ST. PETERSBURG, Fla. - The city of St. Petersburg is launching an investigation into why it took over 20 minutes to get an ambulance to a dying man who collapsed during Sunday's Skyway 10K.
Justin Doyle, 48, of St. Pete, collapsed just after he passed the fifth mile-marker on the bridge.
Other runners who stopped to help waited so long for an ambulance that they wound up putting him in a passing school bus instead, even though several witnesses told FOX 13 that there was an ambulance within sight.
First responders from several agencies are meeting at 2 p.m. Thursday to discuss the incident.
Norma Brennan is one of several people who stopped to help Doyle shortly after he collapsed.
"I held his right hand, someone else held his left hand," Brennan recalled.
She says two off-duty medical professionals started doing CPR.
"While she was compressing, we felt a pulse. As soon as she stopped, there was no pulse," said Brennan. "He wasn't breathing at all. His eyes were open the whole time and every time he would look, I would beg him to breathe."

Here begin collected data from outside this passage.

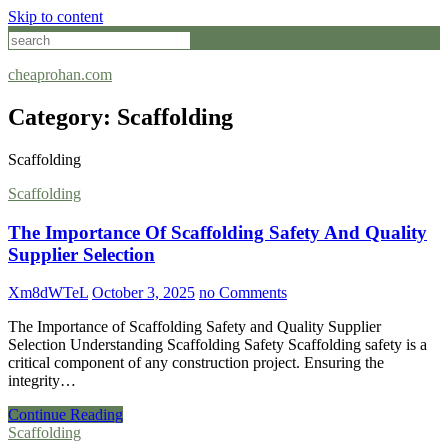
Skip to content
cheaprohan.com
Category:
Scaffolding
Scaffolding
Scaffolding
The Importance Of Scaffolding Safety And Quality
Supplier Selection
Xm8dWTeL
October 3, 2025
no Comments
The Importance of Scaffolding Safety and Quality Supplier
Selection Understanding Scaffolding Safety Scaffolding safety is a
critical component of any construction project. Ensuring the
integrity…
Continue Reading
Scaffolding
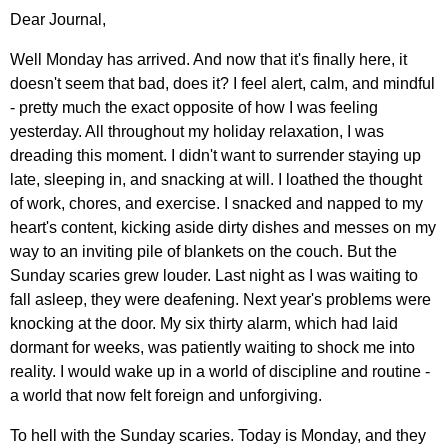
Dear Journal,
Well Monday has arrived. And now that it's finally here, it
doesn't seem that bad, does it? I feel alert, calm, and mindful
- pretty much the exact opposite of how I was feeling
yesterday. All throughout my holiday relaxation, I was
dreading this moment. I didn't want to surrender staying up
late, sleeping in, and snacking at will. I loathed the thought
of work, chores, and exercise. I snacked and napped to my
heart's content, kicking aside dirty dishes and messes on my
way to an inviting pile of blankets on the couch. But the
Sunday scaries grew louder. Last night as I was waiting to
fall asleep, they were deafening. Next year's problems were
knocking at the door. My six thirty alarm, which had laid
dormant for weeks, was patiently waiting to shock me into
reality. I would wake up in a world of discipline and routine -
a world that now felt foreign and unforgiving.
To hell with the Sunday scaries. Today is Monday, and they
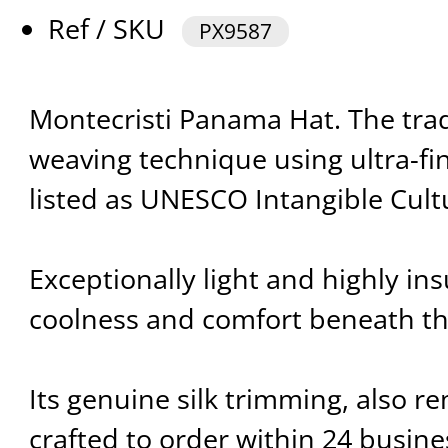
Ref / SKU
PX9587
Montecristi Panama Hat. The trad
weaving technique using ultra-fin
listed as UNESCO Intangible Cultu
Exceptionally light and highly insu
coolness and comfort beneath t
Its genuine silk trimming, also re
crafted to order within 24 busine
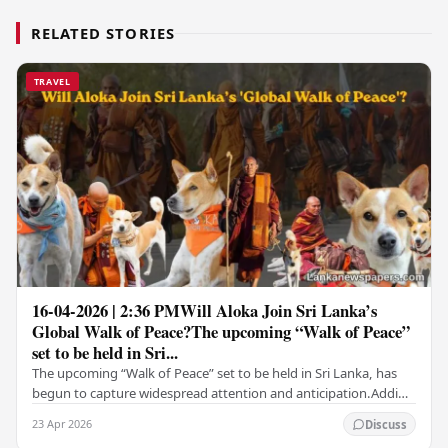
RELATED STORIES
TRAVEL
16-04-2026 | 2:36 PMWill Aloka Join Sri Lanka’s
Global Walk of Peace?The upcoming “Walk of Peace”
set to be held in Sri...
The upcoming “Walk of Peace” set to be held in Sri Lanka, has
begun to capture widespread attention and anticipation.Adding
a deeply touching dimension to this…
23 Apr 2026
Discuss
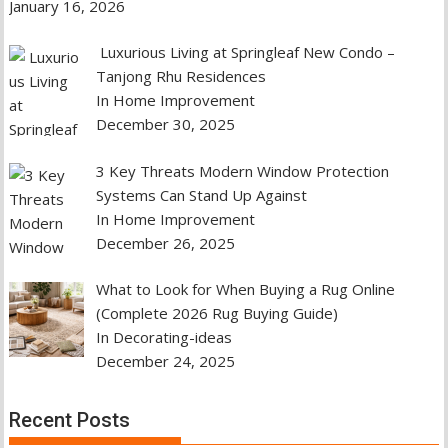
January 16, 2026
Luxurious Living at Springleaf New Condo –
Tanjong Rhu Residences
In Home Improvement
December 30, 2025
3 Key Threats Modern Window Protection
Systems Can Stand Up Against
In Home Improvement
December 26, 2025
What to Look for When Buying a Rug Online
(Complete 2026 Rug Buying Guide)
In Decorating-ideas
December 24, 2025
Recent Posts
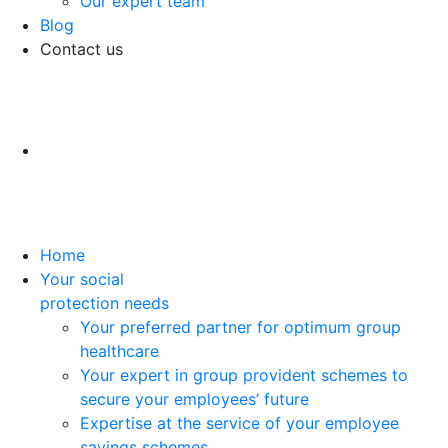
Our expert team
Blog
Contact us
Home
Your social
protection needs
Your preferred partner for optimum group
healthcare
Your expert in group provident schemes to
secure your employees’ future
Expertise at the service of your employee
savings schemes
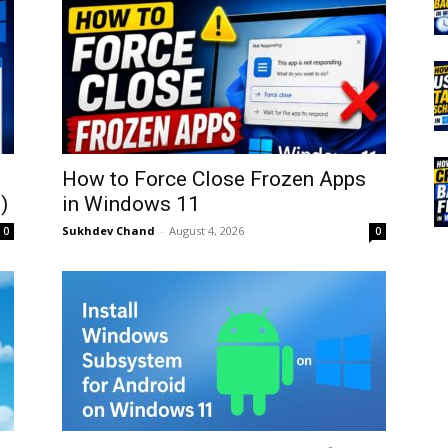
How to Force Close Frozen Apps
)
in Windows 11
Sukhdev Chand
-
August 4, 2026
0
0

Another passerby called 911 at 7:47 a.m. FOX 13 obtained a screengrab of that person's call log, showing the 46-second call.
The caller also sent a letter to Gov. DeSantis, Mayor Kriseman and other leaders, saying he saw a motorcycle officer drive over to a nearby ambulance, but still, no ambulance came to help.
"We could see an ambulance, lights blaring," said Brennan. "Everyone was waving trying to get the attention."
Instead, they flagged down a passing bus that was taking runners back to Tropicana Field.
Yet another passerby took a photo of Doyle being loaded onto the bus. The photo's timestamp is 7:58.
Another picture shows the transfer from school bus to ambulance happening at 8:11.
That's 24 minutes after the 7:47 911 call.
"[That is] totally unacceptable," said Brennan. "I feel so badly for his family. If that were me, my husband, anyone who was with us, anyone, you would expect help a lot sooner than that."
Sources say the investigation is partially focused on the possibility that there was confusion between dispatchers and ambulance drivers about where Doyle was. Both callers and dispatchers may not have realized that mile marker five on the course was different from the bridge's permanent mile marker five, which is seven miles away.
A nurse practitioner and witness sent a letter to Mayor Kriseman and race organizers that says while on the scene, troopers told her there was confusion about which agency should respond, presumably St. Pete Fire Rescue or Manatee County.
She finished her letter saying, "I am not sure how any of the organizers of this event or the EMS teams can be comfortable with the way this was handled. I would like to know what the plan is in the future to keep this from happening again."
Organizers of the race say they are in full cooperation with the investigation. Justin Doyle's family says they are solely focused right now on grieving and have asked for privacy.
No one can know if quicker attention in an ambulance could have saved Doyle's life.